[Extracted records]
- Opening Delimiter -
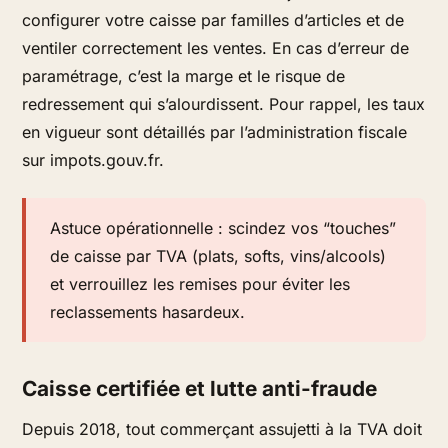
configurer votre caisse par familles d’articles et de
ventiler correctement les ventes. En cas d’erreur de
paramétrage, c’est la marge et le risque de
redressement qui s’alourdissent. Pour rappel, les taux
en vigueur sont détaillés par l’administration fiscale
sur impots.gouv.fr.
Astuce opérationnelle : scindez vos “touches”
de caisse par TVA (plats, softs, vins/alcools)
et verrouillez les remises pour éviter les
reclassements hasardeux.
Caisse certifiée et lutte anti-fraude
Depuis 2018, tout commerçant assujetti à la TVA doit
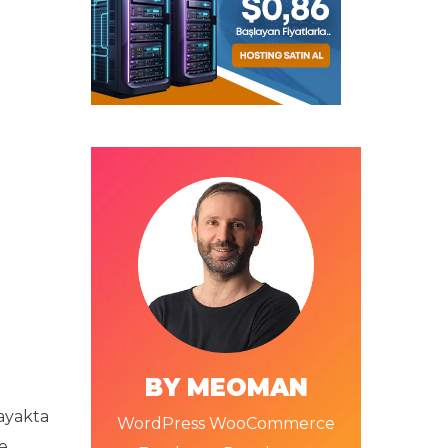
BY MEOMAN
ayakta
WordPress WooCommerce
e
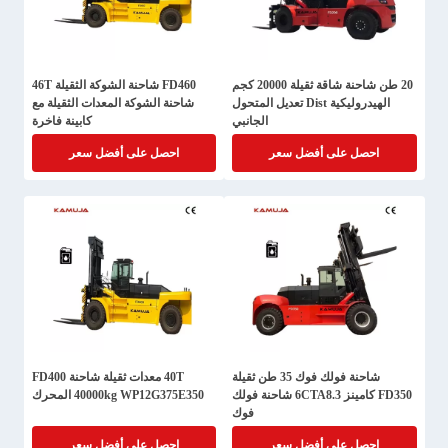
20 طن شاحنة شاقة ثقيلة 20000 كجم
FD460 شاحنة الشوكة الثقيلة 46T
الهيدروليكية Dist تعديل المتحول
شاحنة الشوكة المعدات الثقيلة مع
الجانبي
كابينة فاخرة
احصل على أفضل سعر
احصل على أفضل سعر
شاحنة فولك فوك 35 طن ثقيلة
40T معدات ثقيلة شاحنة FD400
FD350 كامينز 6CTA8.3 شاحنة فولك
40000kg WP12G375E350 المحرك
فوك
احصل على أفضل سعر
احصل على أفضل سعر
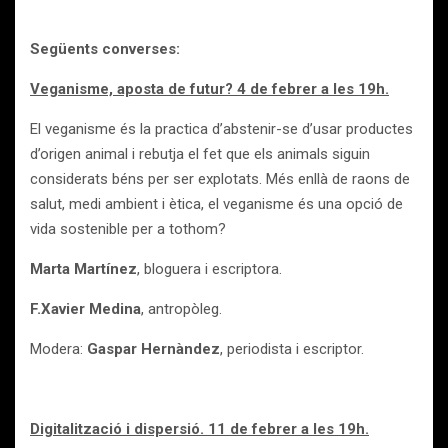
Següents converses:
Veganisme, aposta de futur? 4 de febrer a les 19h.
El veganisme és la practica d’abstenir-se d’usar productes
d’origen animal i rebutja el fet que els animals siguin
considerats béns per ser explotats. Més enllà de raons de
salut, medi ambient i ètica, el veganisme és una opció de
vida sostenible per a tothom?
Marta Martínez
, bloguera i escriptora.
F.Xavier Medina
, antropòleg.
Modera:
Gaspar Hernàndez
, periodista i escriptor.
Digitalització i dispersió. 11 de febrer a les 19h.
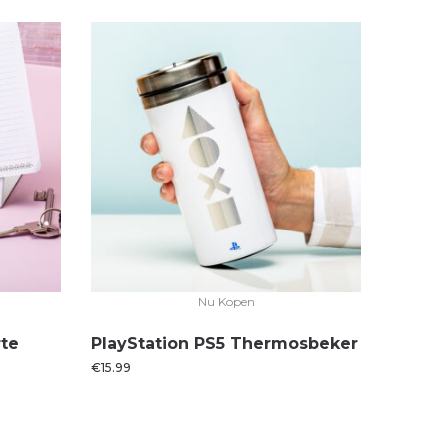
Nu Kopen
te
PlayStation PS5 Thermosbeker
€
15.99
- Closing Delimiter -
Reproduce precisely the lines of the entries above, from the one containing "Digitalització i dispersió." through the final one, both ends included, and omit the pictures.

Digitalització i dispersió. 11 de febrer a les 19h.
Nu Kopen
te
PlayStation PS5 Thermosbeker
€
15.99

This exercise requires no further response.